## SOURCE DATA

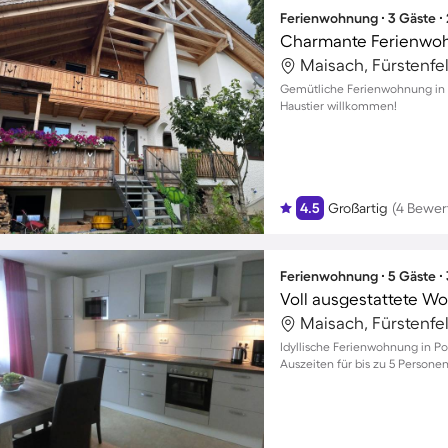
Ferienwohnung ∙ 3 Gäste ∙
Maisach, Fürstenfe
Gemütliche Ferienwohnung in A
Haustier willkommen!
4.5
Großartig
(4 Bewer
Ferienwohnung ∙ 5 Gäste ∙
Voll ausgestattete W
Maisach, Fürstenfe
Idyllische Ferienwohnung in Po
Auszeiten für bis zu 5 Persone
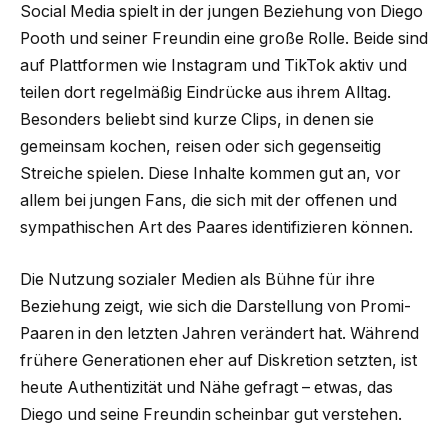
Social Media spielt in der jungen Beziehung von Diego
Pooth und seiner Freundin eine große Rolle. Beide sind
auf Plattformen wie Instagram und TikTok aktiv und
teilen dort regelmäßig Eindrücke aus ihrem Alltag.
Besonders beliebt sind kurze Clips, in denen sie
gemeinsam kochen, reisen oder sich gegenseitig
Streiche spielen. Diese Inhalte kommen gut an, vor
allem bei jungen Fans, die sich mit der offenen und
sympathischen Art des Paares identifizieren können.
Die Nutzung sozialer Medien als Bühne für ihre
Beziehung zeigt, wie sich die Darstellung von Promi-
Paaren in den letzten Jahren verändert hat. Während
frühere Generationen eher auf Diskretion setzten, ist
heute Authentizität und Nähe gefragt – etwas, das
Diego und seine Freundin scheinbar gut verstehen.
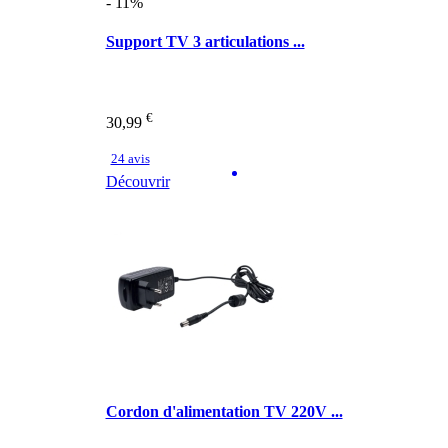
- 11%
Support TV 3 articulations ...
€
30,99
24 avis
Découvrir
Cordon d'alimentation TV 220V ...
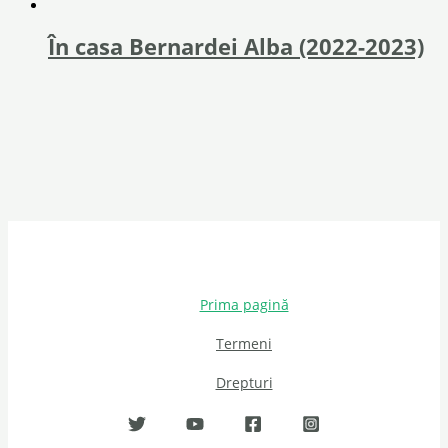
În casa Bernardei Alba (2022-2023)
Prima pagină
Termeni
Drepturi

## TASK STATEMENT
Reproduce each line of the entries in which the word "jungen" is found.

## SOLUTION
Social Media spielt in der jungen Beziehung von Diego
allem bei jungen Fans, die sich mit der offenen und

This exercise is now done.